El director del laboratorio
estaba sentado en un banco con un grueso volumen sobre las rodillas, murmurando
algo en voz baja con la mirada fija ante él. Vedeneev lo saludó y se dispuso a sentarse
a su lado. Komlin detuvo al punto sus murmullos, y se volvió hacia él, alargando
el cuello de modo extraño. Sus ojos estaban “como enmohecidos” y Vedeneev sintió
un urgente deseo de marcharse. Pero no le pareció correcto y preguntó:
–¿Está leyendo, Andrés
Andreevic?
–Leo Las curvas del
río de Sci Nai-anj –contestó Komlin–. Muy interesante. Mire, por ejemplo…
Dada su juventud, Vedeneev
desconocía los clásicos chinos y se sintió aún más incómodo. Komlin cerró el libro
de improviso, lo puso en las manos de Vedeneev y le rogó que lo abriese al azar.
Un poco embarazado, Vedeneev obedeció.
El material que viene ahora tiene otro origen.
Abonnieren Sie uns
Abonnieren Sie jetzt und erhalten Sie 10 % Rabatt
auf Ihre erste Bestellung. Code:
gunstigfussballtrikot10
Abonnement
Tras lanzar una rápida mirada –una sola vez,
y de pasada–, Komlin asintió con la cabeza y dijo:
–Siga el texto.
Y entonces con su acostumbrada
voz clara y sonora empezó a contar como un tal Khu Jan-gio, levantando látigos de
acero, se precipitó contra cierto Khe Dgen y Se Bao, y como un tal Van In, llamado
Tigre de las Garras Cortas y su consorte Verde… Sólo entonces descubrió
Vedeneev que Komlin leía la página de memoria. El director del laboratorio no se
saltó ninguna línea, no confundió el menor nombre, repitiendo el texto palabra por
palabra, letra por letra. Al terminar, preguntó:
–¿He cometido errores?
Vedeneev, estupefacto,
sólo pudo negar con la cabeza. Komlin soltó una carcajada, cogió el libro y se marchó.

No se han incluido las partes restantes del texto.